### Work request
Repeat verbatim what the listing holds, but not its pictures.

### Supplied material
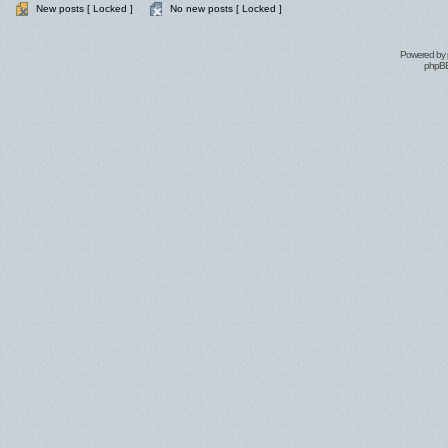
New posts [ Locked ]
No new posts [ Locked ]
Powered by
phpBB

### Exercise response
New posts [ Locked ]
No new posts [ Locked ]
Powered by
phpBB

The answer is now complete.